ScienceDaily’nin haberine göre araştırmacılar, Covid-19 salgının ilk haftalarında ABD ve Kanada’da 18-91 yaş aralığındaki 776 kişinin duygusal durumunu inceledi.
Araştırma kapsamında, 18-39, 40-59, 60 ve üzeri yaş gurubuna, mart ve nisan aylarında günlük yapılan anketlerde, stres faktörleri, olumlu etkinlikler ve duygusal durumlarına ilişkin çeşitli sorular soruldu.
Elde edilen verilere göre 60 yaş üzerindeki grup, kendilerini Covid-19 karşısında daha az stresli hissederken, duygusal anlamda daha güçlü bir dönem geçirdi.
Araştırmada, yaşlı ve orta yaşlı grubun gençlere kıyasla daha olumlu duyguların artmasına yardımcı olan daha fazla olumlu etkileşim yaşadıkları ortaya kondu.
Araştırmacılar, bulguların tüm yaş gruplarındaki yetişkinler için akıl sağlığını güçlendirecek program ve stratejilerin geliştirilmesine yardımcı olabileceğine dikkati çekti.

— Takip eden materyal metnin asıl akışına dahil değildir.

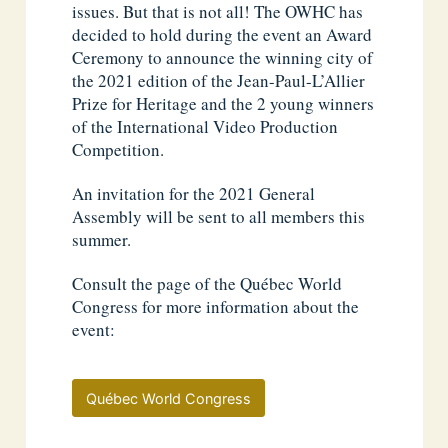
issues. But that is not all! The OWHC has
decided to hold during the event an Award
Ceremony to announce the winning city of
the 2021 edition of the Jean-Paul-L’Allier
Prize for Heritage and the 2 young winners
of the International Video Production
Competition.
An invitation for the 2021 General
Assembly will be sent to all members this
summer.
Consult the page of the Québec World
Congress for more information about the
event:
Québec World Congress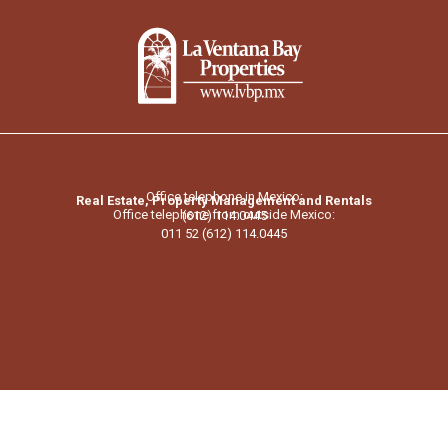
Office telephone in Mexico:
Real Estate, Property Management and Rentals
Office telephone from outside Mexico:
(612) 114.0445
011 52 (612) 114.0445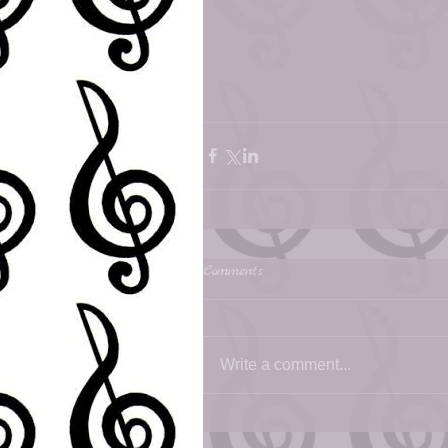
Comments
Write a comment...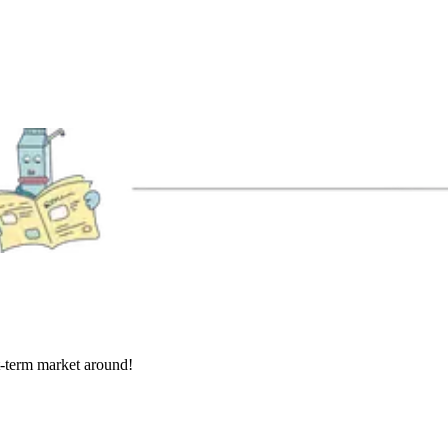
rt-term market around!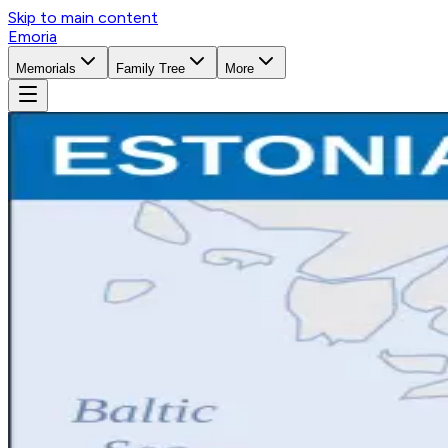
Skip to main content
Emoria
Memorials
Family Tree
More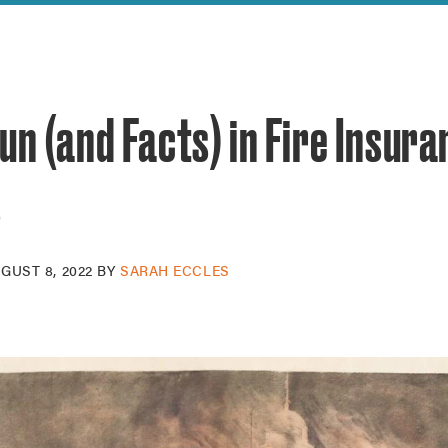
reek Revival
re
l of Our Maps
un (and Facts) in Fire Insur
s
GUST 8, 2022
BY
SARAH ECCLES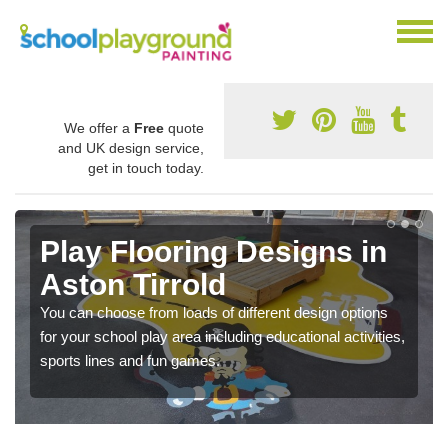
We offer a
Free
quote
and UK design service,
get in touch today.
Play Flooring Designs in
Aston Tirrold
You can choose from loads of different design options
for your school play area including educational activities,
sports lines and fun games.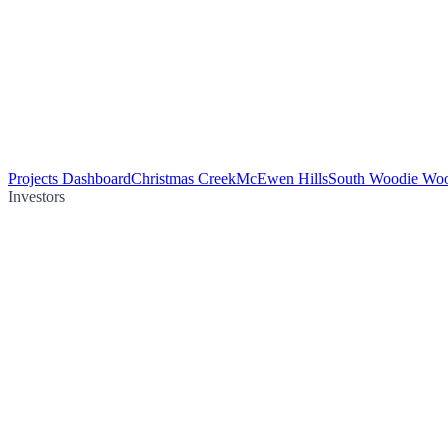
Projects Dashboard
Christmas Creek
McEwen Hills
South Woodie Wo
Investors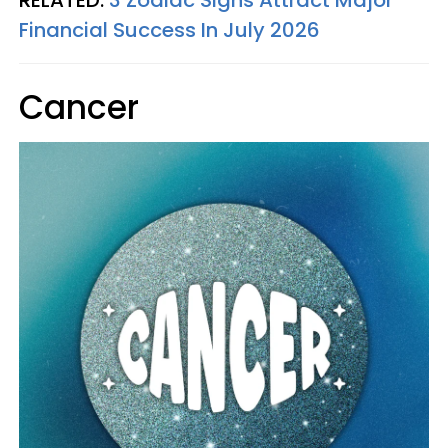
RELATED:
3 Zodiac Signs Attract Major
Financial Success In July 2026
Cancer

“TECRÜBE VE BİLGİ BİRİKİMLERİYLE STRESLE BAŞA ÇIKMADA DAHA BAŞARILILAR”
Araştırmacılardan Patrick Klaiber, gruplardaki stres düzeylerindeki farkın yaşa bağlı stres faktörlerinden ve yaş guruplarının strese karşı geliştirdiği tepkilerden kaynaklandığını belirtti.
Klaiber, yaşlıların genellikle duygusal olarak daha kırılgan tasvir edilmesine karşın bulguların onların dirençli olduklarına dair yeni kanıtlar sunduğunu kaydetti.
60 yaş ve üzerinin salgının bulaşma oranı, salgına bağlı ölüm riski ve hastalık gibi tehlikeli sonuçlarına bağlı stres faktörüne maruz kaldığına işaret eden Klaiber, bu grubun tecrübe ve bilgi birikimleri sayesinde stresle başa çıkmada daha başarılı olduklarını ifade etti.
Klaiber, 18-39 yaş aralığındakilerin de salgın döneminde yalnızlık ve psikolojik sıkıntılar nedeniyle daha büyük risk altında olduğunu ileri sürdü.
Genç ve orta yaşlı yetişkin grubunun evden çalışma, çocukların evde eğitimi ve işsizlik gibi aile ve işle ilgili zorluklarla karşı karşıya kaldığını hatırlatan Klaiber, bu grupların kişisel problemler gibi salgın kaynaklı olmayan stres faktörlerine maruz kalma olasılığının daha yüksek olduğunu vurguladı.
Araştırmanın sonuçları, “Gerontoloji Dergisi”nde (Journal of Gerontology) yayımlandı.